## WHAT YOU NEED TO DO:
Transcribe every entry word for word, but drop the pictures.

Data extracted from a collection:
-- Opening Marker --

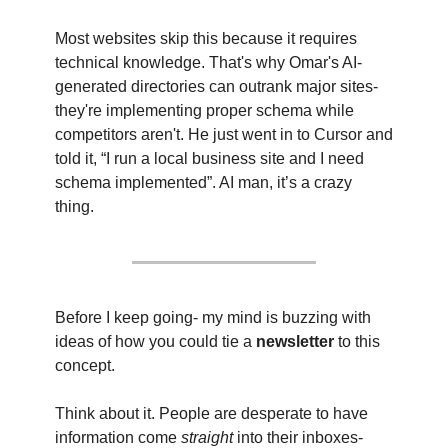
Most websites skip this because it requires 
technical knowledge. That's why Omar's AI-
generated directories can outrank major sites- 
they're implementing proper schema while 
competitors aren't. He just went in to Cursor and 
told it, “I run a local business site and I need 
schema implemented”. AI man, it’s a crazy 
thing.
Before I keep going- my mind is buzzing with 
ideas of how you could tie a
 newsletter 
to this 
concept.
Think about it. People are desperate to have 
information come 
straight
 into their inboxes- 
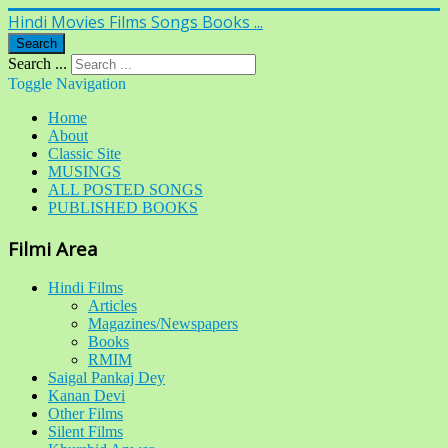
Hindi Movies Films Songs Books ...
Search
Search ...
Toggle Navigation
Home
About
Classic Site
MUSINGS
ALL POSTED SONGS
PUBLISHED BOOKS
Filmi Area
Hindi Films
Articles
Magazines/Newspapers
Books
RMIM
Saigal Pankaj Dey
Kanan Devi
Other Films
Silent Films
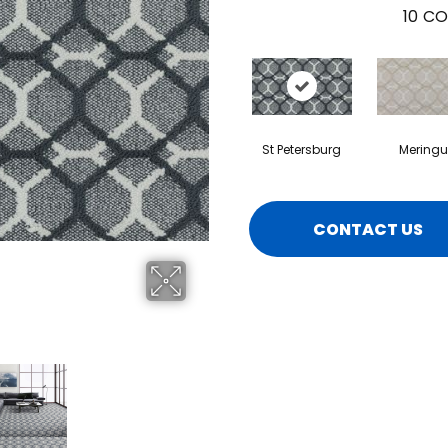
10
CO
St Petersburg
Meringu
CONTACT US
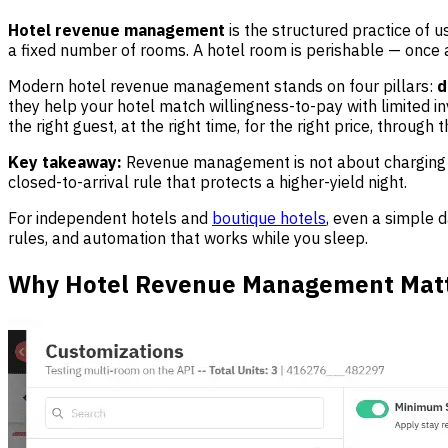
Hotel revenue management
is the structured practice of u
a fixed number of rooms. A hotel room is perishable — once a 
Modern hotel revenue management stands on four pillars:
d
they help your hotel match willingness-to-pay with limited i
the right guest, at the right time, for the right price, through
Key takeaway:
Revenue management is not about charging m
closed-to-arrival rule that protects a higher-yield night.
For independent hotels and
boutique hotels
, even a simple 
rules, and automation that works while you sleep.
Why Hotel Revenue Management Matte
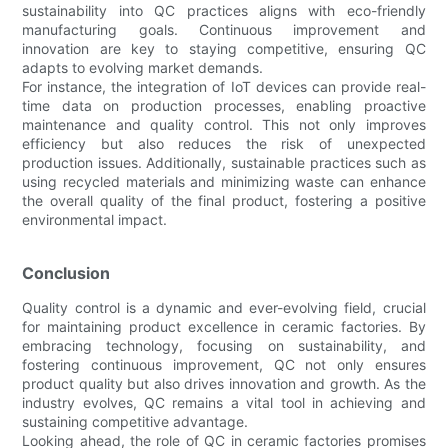
sustainability into QC practices aligns with eco-friendly
manufacturing goals. Continuous improvement and
innovation are key to staying competitive, ensuring QC
adapts to evolving market demands.
For instance, the integration of IoT devices can provide real-
time data on production processes, enabling proactive
maintenance and quality control. This not only improves
efficiency but also reduces the risk of unexpected
production issues. Additionally, sustainable practices such as
using recycled materials and minimizing waste can enhance
the overall quality of the final product, fostering a positive
environmental impact.
Conclusion
Quality control is a dynamic and ever-evolving field, crucial
for maintaining product excellence in ceramic factories. By
embracing technology, focusing on sustainability, and
fostering continuous improvement, QC not only ensures
product quality but also drives innovation and growth. As the
industry evolves, QC remains a vital tool in achieving and
sustaining competitive advantage.
Looking ahead, the role of QC in ceramic factories promises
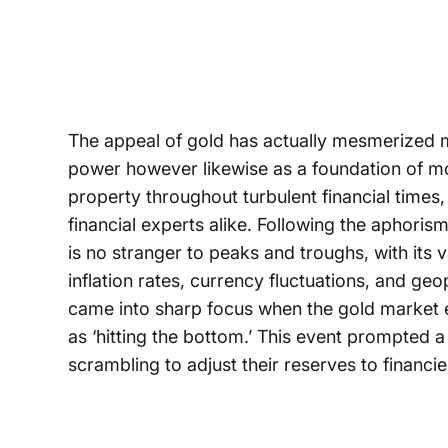
The appeal of gold has actually mesmerized ma
power however likewise as a foundation of mon
property throughout turbulent financial times, 
financial experts alike. Following the aphori
is no stranger to peaks and troughs, with its 
inflation rates, currency fluctuations, and geo
came into sharp focus when the gold market 
as ‘hitting the bottom.’ This event prompted a
scrambling to adjust their reserves to financie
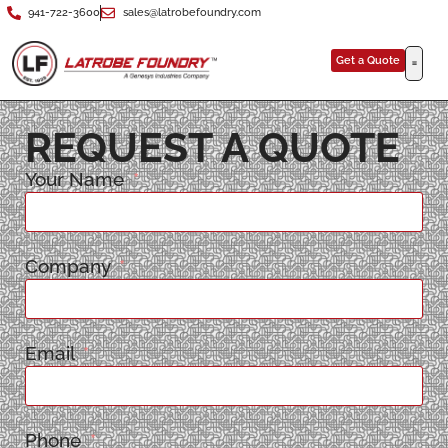
941-722-3600
sales@latrobefoundry.com
Get a Quote
REQUEST A QUOTE
Your Name
Company
Email
Phone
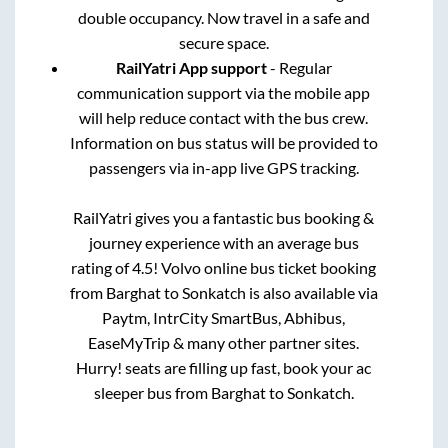
double occupancy. Now travel in a safe and
secure space.
RailYatri App support
- Regular
communication support via the mobile app
will help reduce contact with the bus crew.
Information on bus status will be provided to
passengers via in-app live GPS tracking.
RailYatri gives you a fantastic bus booking &
journey experience with an average bus
rating of 4.5! Volvo online bus ticket booking
from
Barghat
to
Sonkatch
is also available via
Paytm, IntrCity SmartBus, Abhibus,
EaseMyTrip & many other partner sites.
Hurry! seats are filling up fast, book your ac
sleeper bus from
Barghat
to
Sonkatch
.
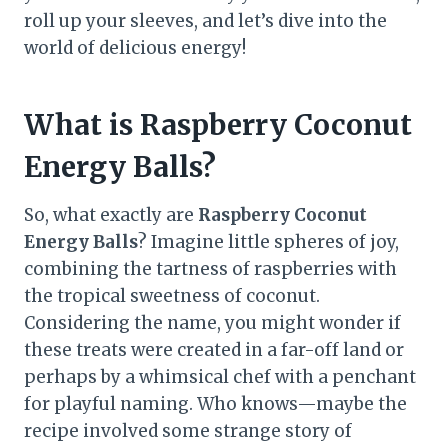
roll up your sleeves, and let’s dive into the
world of delicious energy!
What is Raspberry Coconut
Energy Balls?
So, what exactly are
Raspberry Coconut
Energy Balls
? Imagine little spheres of joy,
combining the tartness of raspberries with
the tropical sweetness of coconut.
Considering the name, you might wonder if
these treats were created in a far-off land or
perhaps by a whimsical chef with a penchant
for playful naming. Who knows—maybe the
recipe involved some strange story of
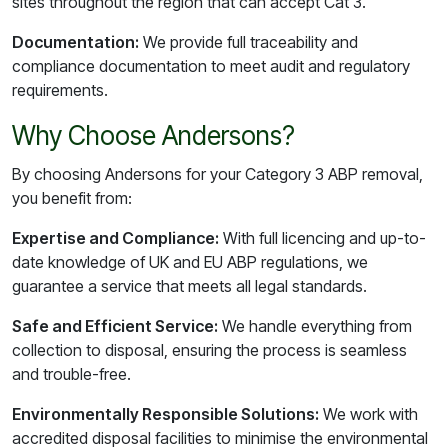
sites throughout the region that can accept Cat 3.
Documentation:
We provide full traceability and
compliance documentation to meet audit and regulatory
requirements.
Why Choose Andersons?
By choosing Andersons for your Category 3 ABP removal,
you benefit from:
Expertise and Compliance:
With full licencing and up-to-
date knowledge of UK and EU ABP regulations, we
guarantee a service that meets all legal standards.
Safe and Efficient Service:
We handle everything from
collection to disposal, ensuring the process is seamless
and trouble-free.
Environmentally Responsible Solutions:
We work with
accredited disposal facilities to minimise the environmental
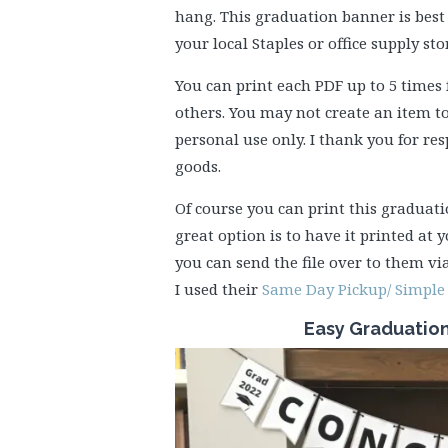
hang. This graduation banner is best 
your local Staples or office supply st
You can print each PDF up to 5 times 
others. You may not create an item to
personal use only. I thank you for re
goods.
Of course you can print this graduat
great option is to have it printed at y
you can send the file over to them via
I used their
Same Day Pickup/ Simple 
Easy Graduatio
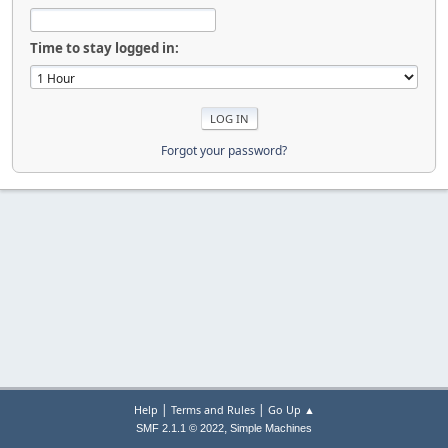
Time to stay logged in:
Forgot your password?
|
|
Help
Terms and Rules
Go Up ▲
,
SMF 2.1.1 © 2022
Simple Machines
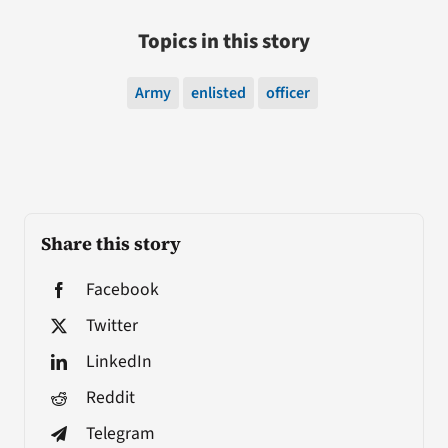
Topics in this story
Army
enlisted
officer
Share this story
Facebook
Twitter
LinkedIn
Reddit
Telegram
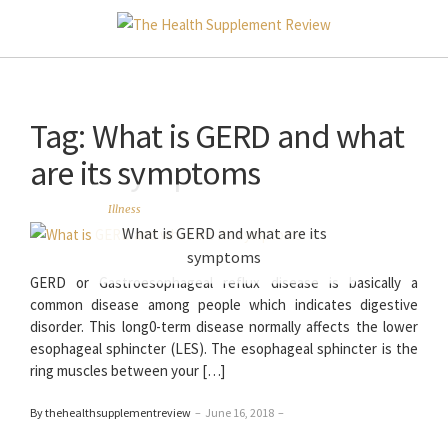
Tag:
What is GERD and what
are its symptoms
Illness
What is GERD and what are its
symptoms
GERD or Gastroesophageal reflux disease is basically a
common disease among people which indicates digestive
disorder. This long0-term disease normally affects the lower
esophageal sphincter (LES). The esophageal sphincter is the
ring muscles between your […]
By thehealthsupplementreview
–
June 16, 2018
–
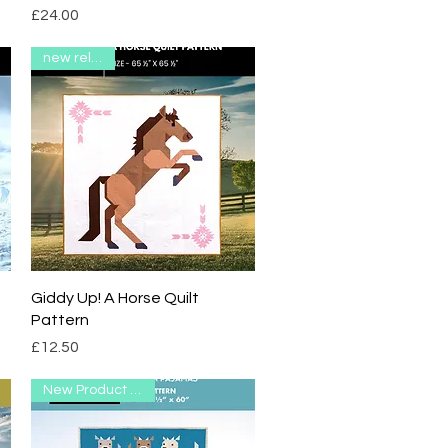
Price
£24.00
new release
Quick View
Giddy Up! A Horse Quilt
Pattern
Price
£12.50
New Product Range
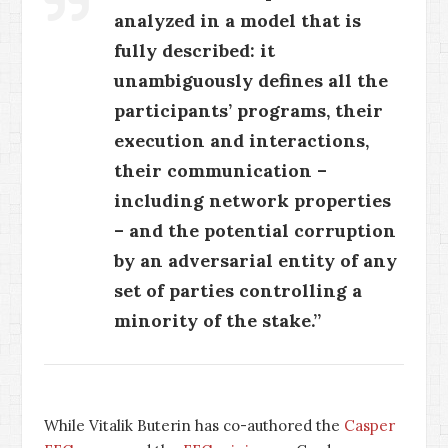
analyzed in a model that is
fully described: it
unambiguously defines all the
participants’ programs, their
execution and interactions,
their communication –
including network properties
– and the potential corruption
by an adversarial entity of any
set of parties controlling a
minority of the stake.”
While Vitalik Buterin has co-authored the
Casper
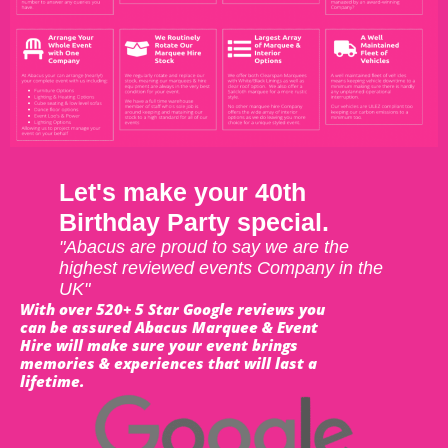
Let's make your 40th
Birthday Party special.
"Abacus are proud to say we are the
highest reviewed events Company in the
UK"
With over 520+ 5 Star Google reviews you
can be assured Abacus Marquee & Event
Hire will make sure your event brings
memories & experiences that will last a
lifetime.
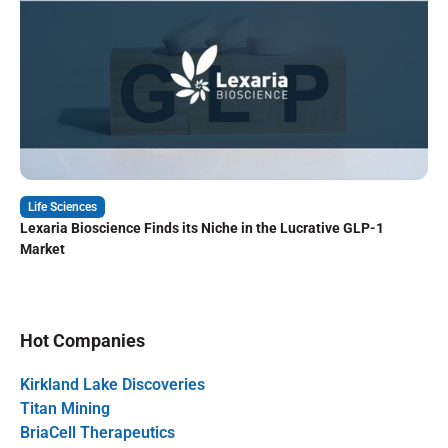
Life Sciences
Lexaria Bioscience Finds its Niche in the Lucrative GLP-1
Market
Hot Companies
Kirkland Lake Discoveries
Titan Mining
BriaCell Therapeutics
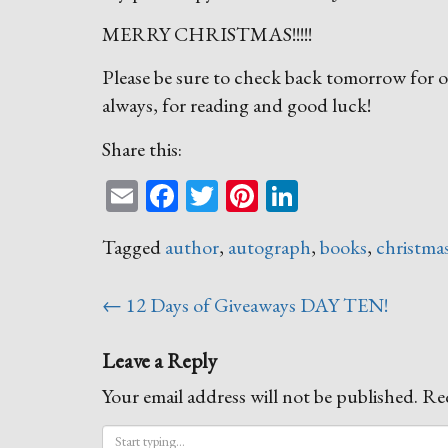
MERRY CHRISTMAS!!!!!
Please be sure to check back tomorrow for ou
always, for reading and good luck!
Share this:
Email
Facebook
Twitter
Pinterest
LinkedIn
Tagged
author
,
autograph
,
books
,
christma
Post
←
12 Days of Giveaways DAY TEN!
navigation
Leave a Reply
Your email address will not be published.
Req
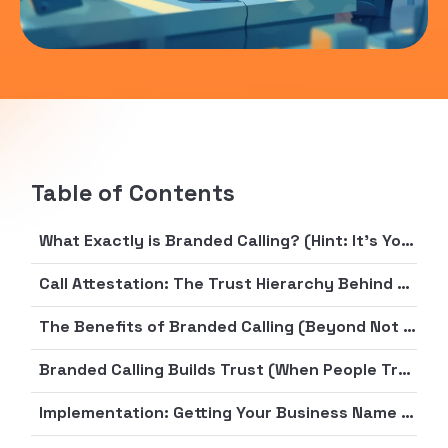
Table of Contents
What Exactly is Branded Calling? (Hint: It’s Your Business’s Digital Nametag)
Call Attestation: The Trust Hierarchy Behind Your Calls
The Benefits of Branded Calling (Beyond Not Being Mistaken for a Nigerian Prince)
Branded Calling Builds Trust (When People Trust Phone Calls About as Much as Gas Station Sushi)
Implementation: Getting Your Business Name in Lights (or at Least on Caller ID)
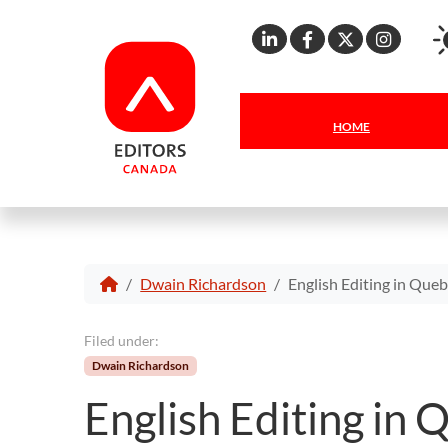
Linkedin
Facebook
X
Inst
HOME
Dwain Richardson
English Editing in Queb
Filed under:
Dwain Richardson
English Editing in 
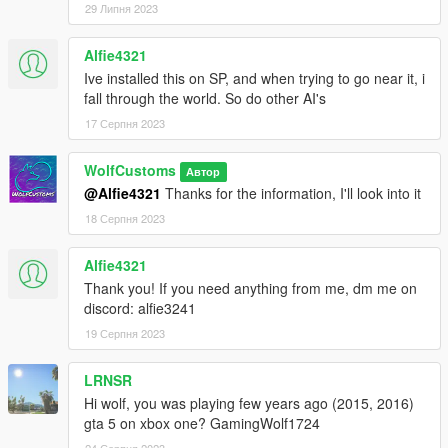
29 Липня 2023
Alfie4321
Ive installed this on SP, and when trying to go near it, i
fall through the world. So do other AI's
17 Серпня 2023
WolfCustoms
Автор
@Alfie4321
Thanks for the information, I'll look into it
18 Серпня 2023
Alfie4321
Thank you! If you need anything from me, dm me on
discord: alfie3241
19 Серпня 2023
LRNSR
Hi wolf, you was playing few years ago (2015, 2016)
gta 5 on xbox one? GamingWolf1724
24 Серпня 2023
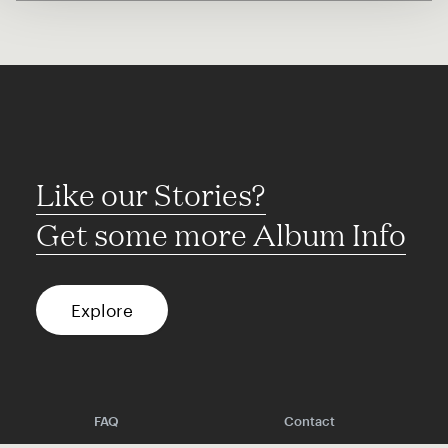
Like our Stories?
Get some more Album Info
Explore
FAQ
Contact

-- Closing Marker --

## SOLUTION TO THIS PROBLEM:
Most websites skip this because it requires 
technical knowledge. That's why Omar's AI-
generated directories can outrank major sites- 
they're implementing proper schema while 
competitors aren't. He just went in to Cursor and 
told it, “I run a local business site and I need 
schema implemented”. AI man, it’s a crazy 
thing.
Before I keep going- my mind is buzzing with 
ideas of how you could tie a
 newsletter 
to this 
concept.
Think about it. People are desperate to have 
information come 
straight
 into their inboxes- 
Hindi Movies Films Songs Books ...
Search
Search ...
Toggle Navigation
Home
About
Classic Site
MUSINGS
ALL POSTED SONGS
PUBLISHED BOOKS
Filmi Area
Hindi Films
Articles
Magazines/Newspapers
Books
RMIM
Saigal Pankaj Dey
Kanan Devi
Other Films
Silent Films
10
CO
St Petersburg
Meringu
CONTACT US
Hotel revenue management
is the structured practice of u
a fixed number of rooms. A hotel room is perishable — once a 
Modern hotel revenue management stands on four pillars:
d
they help your hotel match willingness-to-pay with limited i
the right guest, at the right time, for the right price, through
Key takeaway:
Revenue management is not about charging m
closed-to-arrival rule that protects a higher-yield night.
For independent hotels and
boutique hotels
, even a simple 
rules, and automation that works while you sleep.
Why Hotel Revenue Management Matte
sustainability into QC practices aligns with eco-friendly
manufacturing goals. Continuous improvement and
innovation are key to staying competitive, ensuring QC
adapts to evolving market demands.
For instance, the integration of IoT devices can provide real-
time data on production processes, enabling proactive
maintenance and quality control. This not only improves
efficiency but also reduces the risk of unexpected
production issues. Additionally, sustainable practices such as
using recycled materials and minimizing waste can enhance
the overall quality of the final product, fostering a positive
environmental impact.
Conclusion
Quality control is a dynamic and ever-evolving field, crucial
for maintaining product excellence in ceramic factories. By
embracing technology, focusing on sustainability, and
fostering continuous improvement, QC not only ensures
product quality but also drives innovation and growth. As the
industry evolves, QC remains a vital tool in achieving and
sustaining competitive advantage.
Looking ahead, the role of QC in ceramic factories promises
The appeal of gold has actually mesmerized ma
power however likewise as a foundation of mon
property throughout turbulent financial times, 
financial experts alike. Following the aphori
is no stranger to peaks and troughs, with its 
inflation rates, currency fluctuations, and geo
came into sharp focus when the gold market 
as ‘hitting the bottom.’ This event prompted a
scrambling to adjust their reserves to financie
941-722-3600
sales@latrobefoundry.com
Get a Quote
REQUEST A QUOTE
Your Name
Company
Email
Phone
double occupancy. Now travel in a safe and
secure space.
RailYatri App support
- Regular
communication support via the mobile app
will help reduce contact with the bus crew.
Information on bus status will be provided to
passengers via in-app live GPS tracking.
RailYatri gives you a fantastic bus booking &
journey experience with an average bus
rating of 4.5! Volvo online bus ticket booking
from
Barghat
to
Sonkatch
is also available via
Paytm, IntrCity SmartBus, Abhibus,
EaseMyTrip & many other partner sites.
Hurry! seats are filling up fast, book your ac
sleeper bus from
Barghat
to
Sonkatch
.
roll up your sleeves, and let’s dive into the
world of delicious energy!
What is Raspberry Coconut
Energy Balls?
So, what exactly are
Raspberry Coconut
Energy Balls
? Imagine little spheres of joy,
combining the tartness of raspberries with
the tropical sweetness of coconut.
Considering the name, you might wonder if
these treats were created in a far-off land or
perhaps by a whimsical chef with a penchant
for playful naming. Who knows—maybe the
recipe involved some strange story of
sites throughout the region that can accept Cat 3.
Documentation:
We provide full traceability and
compliance documentation to meet audit and regulatory
requirements.
Why Choose Andersons?
By choosing Andersons for your Category 3 ABP removal,
you benefit from:
Expertise and Compliance:
With full licencing and up-to-
date knowledge of UK and EU ABP regulations, we
guarantee a service that meets all legal standards.
Safe and Efficient Service:
We handle everything from
collection to disposal, ensuring the process is seamless
and trouble-free.
Environmentally Responsible Solutions:
We work with
accredited disposal facilities to minimise the environmental
hang. This graduation banner is best 
your local Staples or office supply st
You can print each PDF up to 5 times 
others. You may not create an item to
personal use only. I thank you for re
goods.
Of course you can print this graduat
great option is to have it printed at y
you can send the file over to them via
I used their
Same Day Pickup/ Simple 
Easy Graduatio
Time to stay logged in:
Forgot your password?
|
|
Help
Terms and Rules
Go Up ▲
,
SMF 2.1.1 © 2022
Simple Machines
Topics in this story
Army
enlisted
officer
Share this story
Facebook
Twitter
LinkedIn
Reddit
Telegram
Tag:
What is GERD and what
are its symptoms
Illness
What is GERD and what are its
symptoms
GERD or Gastroesophageal reflux disease is basically a
common disease among people which indicates digestive
disorder. This long0-term disease normally affects the lower
esophageal sphincter (LES). The esophageal sphincter is the
ring muscles between your […]
By thehealthsupplementreview
–
June 16, 2018
–
Price
£24.00
new release
Quick View
Giddy Up! A Horse Quilt
Pattern
Price
£12.50
New Product Range
analyzed in a model that is
fully described: it
unambiguously defines all the
participants’ programs, their
execution and interactions,
their communication –
including network properties
– and the potential corruption
by an adversarial entity of any
set of parties controlling a
minority of the stake.”
While Vitalik Buterin has co-authored the
Casper
Let's make your 40th
Birthday Party special.
"Abacus are proud to say we are the
highest reviewed events Company in the
UK"
With over 520+ 5 Star Google reviews you
can be assured Abacus Marquee & Event
Hire will make sure your event brings
memories & experiences that will last a
lifetime.
Life Sciences
Lexaria Bioscience Finds its Niche in the Lucrative GLP-1
Market
Hot Companies
Kirkland Lake Discoveries
Titan Mining
BriaCell Therapeutics
MERRY CHRISTMAS!!!!!
Please be sure to check back tomorrow for ou
always, for reading and good luck!
Share this:
Email
Facebook
Twitter
Pinterest
LinkedIn
Tagged
author
,
autograph
,
books
,
christma
Post
←
12 Days of Giveaways DAY TEN!
navigation
Leave a Reply
Your email address will not be published.
Req
Table of Contents
What Exactly is Branded Calling? (Hint: It’s Your Business’s Digital Nametag)
Call Attestation: The Trust Hierarchy Behind Your Calls
The Benefits of Branded Calling (Beyond Not Being Mistaken for a Nigerian Prince)
Branded Calling Builds Trust (When People Trust Phone Calls About as Much as Gas Station Sushi)
Implementation: Getting Your Business Name in Lights (or at Least on Caller ID)
Linkedin
Facebook
X
Inst
HOME
Dwain Richardson
English Editing in Queb
Filed under:
Dwain Richardson
English Editing in 
29 Липня 2023
Alfie4321
Ive installed this on SP, and when trying to go near it, i
fall through the world. So do other AI's
17 Серпня 2023
WolfCustoms
Автор
@Alfie4321
Thanks for the information, I'll look into it
18 Серпня 2023
Alfie4321
Thank you! If you need anything from me, dm me on
discord: alfie3241
19 Серпня 2023
LRNSR
Hi wolf, you was playing few years ago (2015, 2016)
gta 5 on xbox one? GamingWolf1724
24 Серпня 2023
Like our Stories?
Get some more Album Info
Explore
FAQ
Contact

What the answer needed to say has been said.